For many years, ankylosing spondylitis was the label most people received. Research and imaging improved, and clinicians recognised a large group with the same inflammatory symptoms but normal X-rays, often after years of being told nothing was wrong.

The axSpA umbrella allows earlier, more accurate grouping: inflammatory back pain and related features matter, not only what a plain film shows. You may still see AS in letters, patient forums and older resources; axSpA is the broader, current framing in rheumatology.

Tracking symptoms with AS or axSpA

Whether your diagnosis is AS, nr-axSpA or still being clarified, symptom tracking can help in similar ways:

  • Morning stiffness: duration and severity
  • Pain: location, intensity and what helps
  • Fatigue and sleep
  • Flare triggers: stress, activity, illness
  • Medication response: after starting or changing treatment

Patterns that are hard to remember week to week become visible over months. That supports better conversations with your rheumatology team and clearer questions about treatment.

If you want a dedicated tool for this, see our axial spondyloarthritis symptom tracker or our ankylosing spondylitis symptom tracker if you identify or search using the AS label — both support flare logging, charts and reports you can share at appointments. To understand the score your rheumatologist may use, read what is BASDAI and how it is calculated.

Frequently asked questions

Is ankylosing spondylitis the same as axial spondyloarthritis?

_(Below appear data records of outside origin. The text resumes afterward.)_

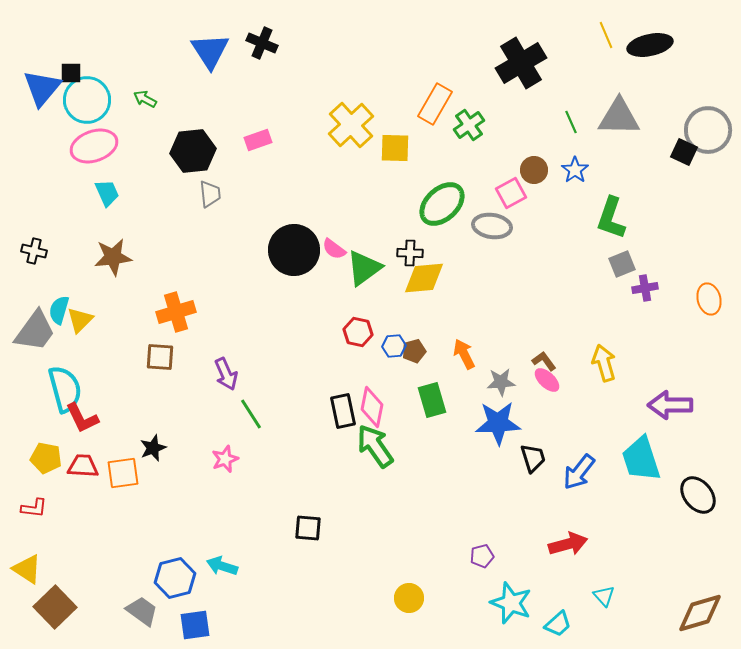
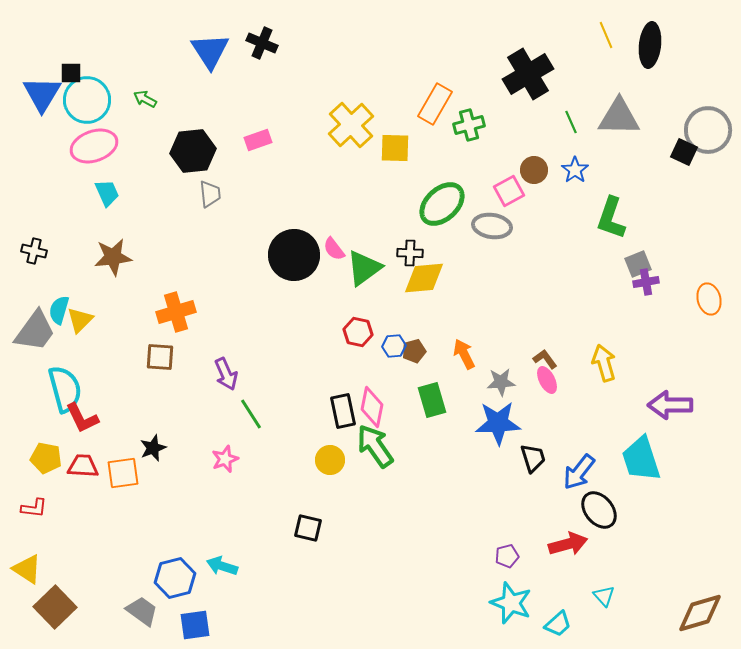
black ellipse at (650, 45): rotated 72 degrees counterclockwise
black cross at (521, 63): moved 7 px right, 11 px down
blue triangle at (42, 88): moved 6 px down; rotated 9 degrees counterclockwise
green cross at (469, 125): rotated 20 degrees clockwise
pink square at (511, 193): moved 2 px left, 2 px up
pink semicircle at (334, 249): rotated 15 degrees clockwise
black circle at (294, 250): moved 5 px down
gray square at (622, 264): moved 16 px right
purple cross at (645, 288): moved 1 px right, 6 px up
brown L-shape at (544, 361): moved 1 px right, 2 px up
pink ellipse at (547, 380): rotated 20 degrees clockwise
black ellipse at (698, 495): moved 99 px left, 15 px down
black square at (308, 528): rotated 8 degrees clockwise
purple pentagon at (482, 556): moved 25 px right
yellow circle at (409, 598): moved 79 px left, 138 px up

Not exactly. Ankylosing spondylitis (AS) is a subtype of axial spondyloarthritis (axSpA). Everyone with AS has axSpA, but not everyone with axSpA has AS. Some people have non-radiographic axSpA, where symptoms are present but standard X-rays do not yet show the typical joint damage.

What is non-radiographic axial spondyloarthritis (nr-axSpA)?

nr-axSpA is axSpA without visible sacroiliac joint damage on plain X-rays. People with nr-axSpA often have the same inflammatory back pain, stiffness and fatigue as AS. MRI may show inflammation even when X-rays look normal.

Can nr-axSpA progress to ankylosing spondylitis?

It can in some people, but not everyone. nr-axSpA describes what imaging shows now, not a fixed outcome. Some stay non-radiographic; others develop X-ray changes over time and may be reclassified as AS. Treatment decisions are usually based on symptoms and inflammation, not the label alone.

Why do doctors use axSpA instead of just saying AS?

The axSpA umbrella covers both radiographic disease (AS) and non-radiographic disease (nr-axSpA). Using one broader term helps clinicians diagnose and treat inflammatory back pain earlier, instead of waiting for X-ray damage to appear.

Should I track symptoms differently for AS vs nr-axSpA?

The symptoms worth tracking are largely the same: morning stiffness, pain, fatigue, sleep, flares and medication response. A consistent log helps regardless of which subtype you have. Hurtl supports axSpA tracking for both AS and nr-axSpA.

This article is for general information only and is not medical advice. Always speak to a qualified healthcare professional before making decisions about your health.